Input material -

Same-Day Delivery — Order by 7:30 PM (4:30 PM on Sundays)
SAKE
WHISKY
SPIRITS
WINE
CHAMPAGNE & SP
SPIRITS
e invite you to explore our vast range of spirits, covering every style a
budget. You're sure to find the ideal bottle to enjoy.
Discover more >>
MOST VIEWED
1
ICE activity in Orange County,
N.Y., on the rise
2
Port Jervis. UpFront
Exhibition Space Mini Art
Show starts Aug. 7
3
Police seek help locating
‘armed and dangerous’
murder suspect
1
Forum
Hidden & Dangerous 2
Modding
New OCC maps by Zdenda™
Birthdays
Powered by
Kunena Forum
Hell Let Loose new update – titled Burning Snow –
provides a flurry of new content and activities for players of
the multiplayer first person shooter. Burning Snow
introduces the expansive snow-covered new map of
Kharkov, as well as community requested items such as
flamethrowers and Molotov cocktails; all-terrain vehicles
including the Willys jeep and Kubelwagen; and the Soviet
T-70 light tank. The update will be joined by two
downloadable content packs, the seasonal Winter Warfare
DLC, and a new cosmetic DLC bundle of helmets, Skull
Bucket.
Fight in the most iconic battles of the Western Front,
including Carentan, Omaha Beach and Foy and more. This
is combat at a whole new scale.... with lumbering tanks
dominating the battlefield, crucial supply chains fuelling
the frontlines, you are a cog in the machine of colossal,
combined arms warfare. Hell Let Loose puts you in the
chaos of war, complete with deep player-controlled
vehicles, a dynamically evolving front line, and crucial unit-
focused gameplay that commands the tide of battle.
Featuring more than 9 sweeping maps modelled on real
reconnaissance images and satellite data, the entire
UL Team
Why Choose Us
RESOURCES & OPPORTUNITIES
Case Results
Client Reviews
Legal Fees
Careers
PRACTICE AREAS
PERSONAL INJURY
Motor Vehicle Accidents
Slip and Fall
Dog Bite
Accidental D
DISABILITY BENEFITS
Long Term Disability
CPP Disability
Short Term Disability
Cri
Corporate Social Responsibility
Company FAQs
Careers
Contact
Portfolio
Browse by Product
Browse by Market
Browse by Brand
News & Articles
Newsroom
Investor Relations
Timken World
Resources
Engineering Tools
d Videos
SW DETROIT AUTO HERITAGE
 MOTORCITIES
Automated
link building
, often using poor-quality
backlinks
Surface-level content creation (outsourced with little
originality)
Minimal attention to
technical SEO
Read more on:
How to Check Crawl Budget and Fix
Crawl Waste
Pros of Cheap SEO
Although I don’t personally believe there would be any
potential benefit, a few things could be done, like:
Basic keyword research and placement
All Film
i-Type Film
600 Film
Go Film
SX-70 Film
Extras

Task brief -
Return the lines of the listing where the string "including" appears.

Response box -
including the Willys jeep and Kubelwagen; and the Soviet
including Carentan, Omaha Beach and Foy and more. This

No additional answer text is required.